Exploring Textual and Speech information in Dialogue Act Classification with Speaker Domain Adaptation
This work addresses a practical issue for spoken dialog systems by improving classification under noisy conditions, though it is incremental in nature.
The paper tackles the problem of Dialogue Act classification in spoken dialog systems by exploring multimodal models that combine acoustic and textual signals, including noisy ASR transcriptions, and investigates speaker domain adaptation. The results show that the multimodal model outperforms unimodal models, especially when oracle transcriptions are unavailable, and the proposed adaptation method achieves competitive performance.
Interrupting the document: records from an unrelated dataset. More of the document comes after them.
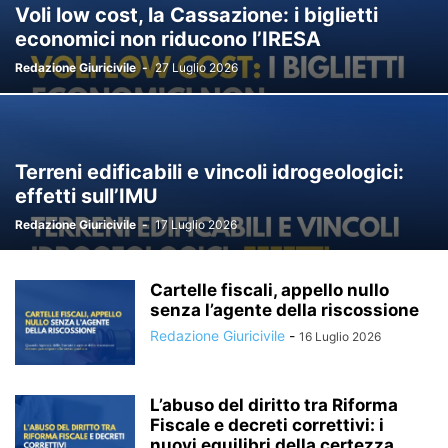
Voli low cost, la Cassazione: i biglietti
economici non riducono l’IRESA
Redazione Giuricivile
-
27 Luglio 2026
Terreni edificabili e vincoli idrogeologici:
effetti sull’IMU
Redazione Giuricivile
-
17 Luglio 2026
Cartelle fiscali, appello nullo
senza l’agente della riscossione
Redazione Giuricivile
-
16 Luglio 2026
L’abuso del diritto tra Riforma
Fiscale e decreti correttivi: i
nuovi equilibri della certezza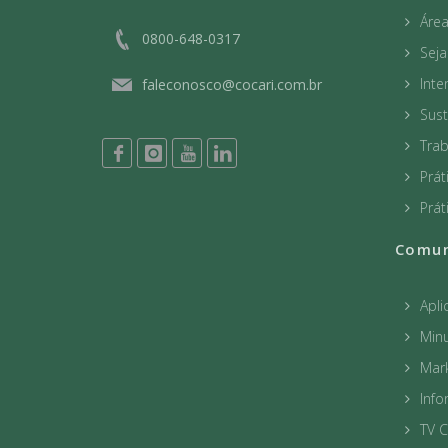
Áre
0800-648-0317
Sej
Int
faleconosco@cocari.com.br
Sust
Tra
Prát
Prát
Comun
Apli
Minu
Mar
Info
TV C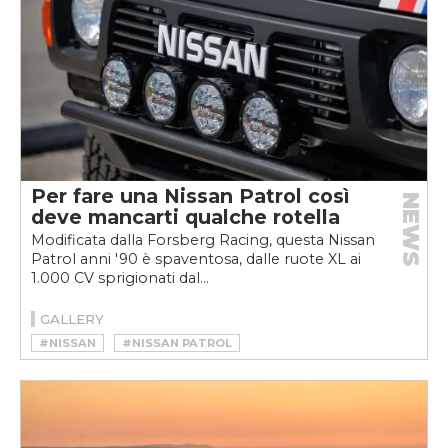
Per fare una Nissan Patrol così
NEWS
deve mancarti qualche rotella
Modificata dalla Forsberg Racing, questa Nissan
Patrol anni '90 è spaventosa, dalle ruote XL ai
1.000 CV sprigionati dal...
GALLERY
#NISSAN
#NISSAN PATROL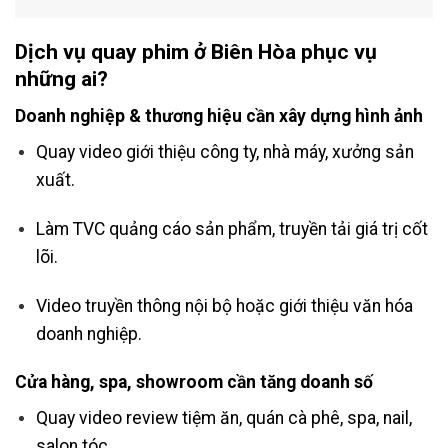
Dịch vụ quay phim ở Biên Hòa phục vụ
những ai?
Doanh nghiệp & thương hiệu cần xây dựng hình ảnh
Quay video giới thiệu công ty, nhà máy, xưởng sản
xuất.
Làm TVC quảng cáo sản phẩm, truyền tải giá trị cốt
lõi.
Video truyền thông nội bộ hoặc giới thiệu văn hóa
doanh nghiệp.
Cửa hàng, spa, showroom cần tăng doanh số
Quay video review tiệm ăn, quán cà phê, spa, nail,
salon tóc.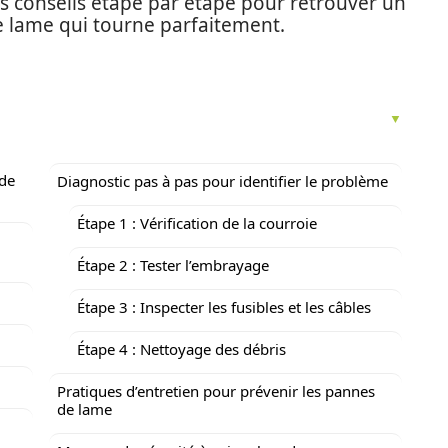
os conseils étape par étape pour retrouver un
e lame qui tourne parfaitement.
de
Diagnostic pas à pas pour identifier le problème
Étape 1 : Vérification de la courroie
Étape 2 : Tester l’embrayage
Étape 3 : Inspecter les fusibles et les câbles
Étape 4 : Nettoyage des débris
Pratiques d’entretien pour prévenir les pannes
de lame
In spite of the recent success of Dialogue Act (DA) classification, the majority of prior works focus on text-based classification with oracle transcriptions, i.e. human transcriptions, instead of Automatic Speech Recognition (ASR)'s transcriptions. In spoken dialog systems, however, the agent would only have access to noisy ASR transcriptions, which may further suffer performance degradation due to domain shift. In this paper, we explore the effectiveness of using both acoustic and textual signals, either oracle or ASR transcriptions, and investigate speaker domain adaptation for DA classification. Our multimodal model proves to be superior to the unimodal models, particularly when the oracle transcriptions are not available. We also propose an effective method for speaker domain adaptation, which achieves competitive results.